The fermented millet gruels showed different concentrations of short chain fatty acids such as acetic, propionic, butyric and lactic acids (Table 1). P. miliare fermented gruel showed the acetic acid in the levels of 0.89 µM, lactic acid as 1.76 µM, propionic acid in the levels of 1.82 µM and butyric acids in the levels of 10.58 µM. The fermented S.italica gruel showed acetic, lactic and butyric acid levels of 1.12 µM, 2.41 µM and 42.85 µM respectively. The fermented P. scrobiculatum gruel showed the acetic acid of 1.04 µM, lactic acid of 0.89 µM, proponic acid of 2.26 µM and butyric acid of 3.09 µM. The fermented E.frumantacea also showed high levels of propionic acid (8.93 µM) and 2.7 µM of acetic acid.

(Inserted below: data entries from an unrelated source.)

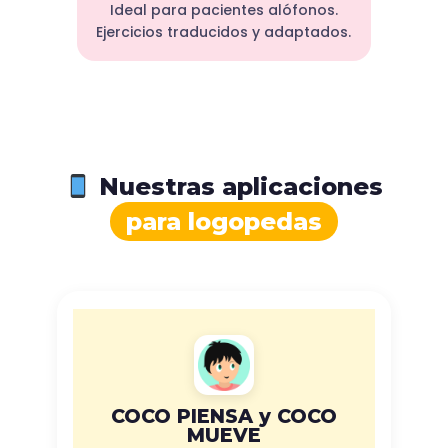
Ideal para pacientes alófonos.
Ejercicios traducidos y adaptados.
Nuestras aplicaciones
para logopedas
COCO PIENSA y COCO
MUEVE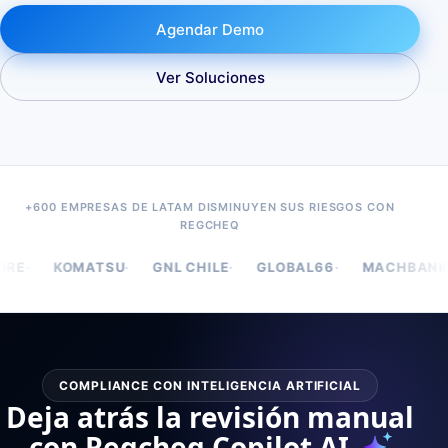
Agendar Demo
Ver Soluciones
+600 EMPRESAS DE LATAM DISMINUYEN SUS RIESGOS CON
REGCHEQ
·
·
·
·
ATSU
GNL CHILE
GLOBAL66
MACHBANK
OXIQUI
COMPLIANCE CON INTELIGENCIA ARTIFICIAL
Deja atrás la revisión manual
con Regcheq Copilot AI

The effect of extracellular and intracellular extracts on the viability of cancer cells was determined by MTT (3[4, 5-dimethylthiazol-2-yl]-2, 5-diphenyltetrazolium bromide) assay on HeLa cells. The most active extracts were further screened on MCF-7 cells by MTT assay. The viability of the MCF-7 cells were determined by exposing cells to various concentrations of the fermented millet gruel (0.31 mg /mL, 0.62 mg /mL, 1.25 mg/mL and 2.5 mg/mL) for 72 h. The viability % was defined as the concentration of drug at which there was 50% less growth compared to control cells. Each experiment was performed in triplicate and is shown in the Tab (Fig. 1 to 4).

Results indicated that the extracts of Setaria italica fermented gruel and Panicum miliare gruels had promising anticancer activity against Breast cancer (MCF-7) cell lines. The S.italica gruel at a concentration of 2.5 mg/mL showed only 15.54% of growth compared to control on MCF-7 cells by the MTT method. The S. itailica extract showed 55.08 % growth of MCF-7 cells at the initial concentration of 0.31mg/mL and it gradually reduced to 15.54% growth which is more potential concentration of the drug against the MCF-7 breast cancer cell lines.

Panicum miliare extract showed the inhibition of the growth of breast cancer cells at the concentration of 21.34% at the maximum of dosage of 2.5 mg/mL and the maximum viability of the cancer cells were observed at the concentration of 0.31mg/mL concentration of the millet gruel extract. The P. scrobiculatum showed only 67.69% of inhibition of the MCF-7 cell lines at the concentration of 0.31g/mL and it showed 37.28% growth at the maximum concentration of 2.5 g/mL, which is comparatively lower than the P. miliare and S. italica fermented gruel extracts.

The E. frumentace fermented gruel extract has not shown significant reduction in the growth of breast cancer cell line MCF-7 at the concentrations from 0.31mg/mL to 2.5 mg/mL. It showed the growth of the cancer cells from 59.32% to 60.31% which were significantly lower than the other fermented millet gruels. The S. italica showed more anticancer efficacy compared to other fermented gruels. It showed more butyric acid content of 42.85 µM. The high anticancer activity of S. italica fermented gruel may be the high contribution of butyric acid content.

In vivo studies have associated butyrate levels with a decreased incidence of colon cancer (Mcintyre et al. 1993; Okata et al. 1989), and butyrate instilled into the colonic lumen reduced tumor production in a chemical model of colon carcinogenesis (Medina et al. 1988). Although its precise mechanisms of action are not well understood, butyrate inhibits histone deacetylase (HDAC), resulting in a relative hyperacetylation of core histone proteins (H3 and H4) (Sealy & Chalkley, 1978).